Iatrogenic neonatal and maternal hyponatraemia following oxytocin and aqueous glucose infusion during labour

Abstract
Maternal and umbilical cord serum Na and osmolality were studied prospectively in 140 deliveries to investigate whether transplacental hyponatremia, seen following oxytocin infusion during labor, was due to the antidiuretic effect of oxytocin or was secondary to the infusion of aqueous glucose used as a vehicle for oxytocin, or both. Forty-five women received oxytocin in aqueous glucose for induction or augmentation of labor (oxytocin group), 43 received aqueous glucose infusion alone (glucose group) and 52 did not receive any intravenous infusions (control group). Mean cord sodium levels were significantly lower in the oxytocin (131.4, SD 3.6 mmol/l) and glucose groups (132.5, SD 3.2 mmol/l) than in the control group (135.0, SD 3.0 mmol/l). Hyponatremia (Na < 130 mmol) was seen in 47 and 30% of the infants in the oxytocin and glucose groups, respectively, in contrast to only 5.8% of the infants in the control group.
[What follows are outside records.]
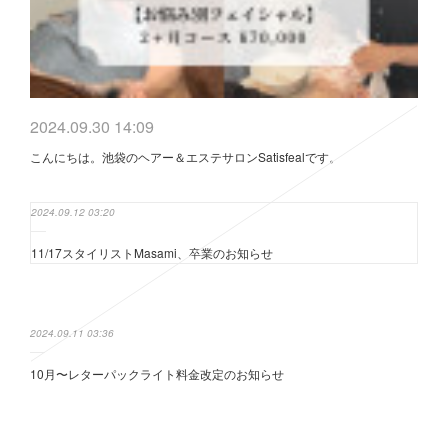
2024.09.30 14:09
こんにちは。池袋のヘアー＆エステサロンSatisfealです。
2024.09.12 03:20
11/17スタイリストMasami、卒業のお知らせ
2024.09.11 03:36
10月〜レターパックライト料金改定のお知らせ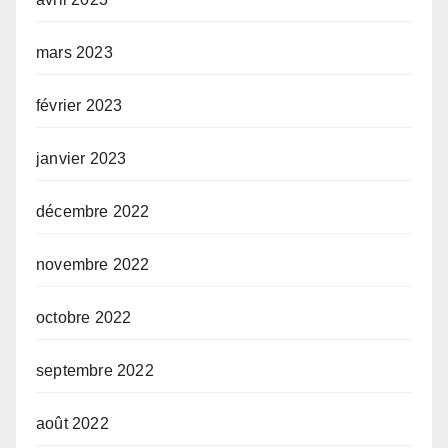
mars 2023
février 2023
janvier 2023
décembre 2022
novembre 2022
octobre 2022
septembre 2022
août 2022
Significant negative linear correlations were seen between serum Na and the dose of oxytocin (P < 0.01) and log of the volume of glucose solution infused (P < 0.001). The hyponatremic newborn infants had a significantly higher incidence of transient neonatal tachypnea (7/37, 19%) than the normonatremic infants (2%). Results strongly suggest that infusion of oxytocin and glucose both cause maternal and transplacental hyponatremia, even in recommended doses. This should be taken in account while planning a safe dose of oxytocin and glucose for infusion during labor.